● **Exercise objective**
Filter out all lines without the word "para" from the data below, please, and copy the rest.

Stored items:
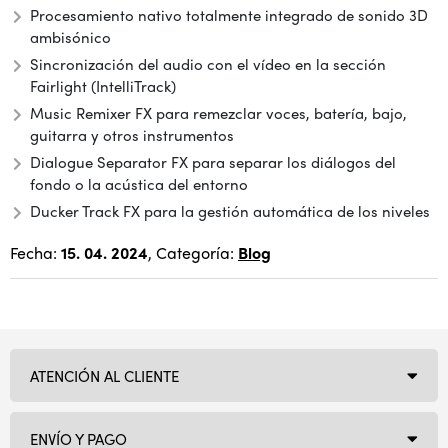
Procesamiento nativo totalmente integrado de sonido 3D
ambisónico
Sincronización del audio con el vídeo en la sección
Fairlight (IntelliTrack)
Music Remixer FX para remezclar voces, batería, bajo,
guitarra y otros instrumentos
Dialogue Separator FX para separar los diálogos del
fondo o la acústica del entorno
Ducker Track FX para la gestión automática de los niveles
Fecha:
15. 04. 2024
, Categoría:
Blog
ATENCIÓN AL CLIENTE
ENVÍO Y PAGO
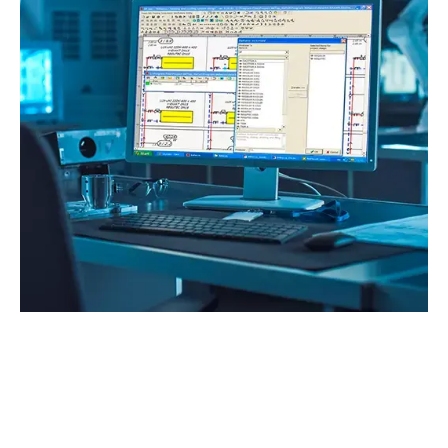
Programos atnaujinimai:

● **Answer to this task**
Music Remixer FX para remezclar voces, batería, bajo,
Dialogue Separator FX para separar los diálogos del
Ducker Track FX para la gestión automática de los niveles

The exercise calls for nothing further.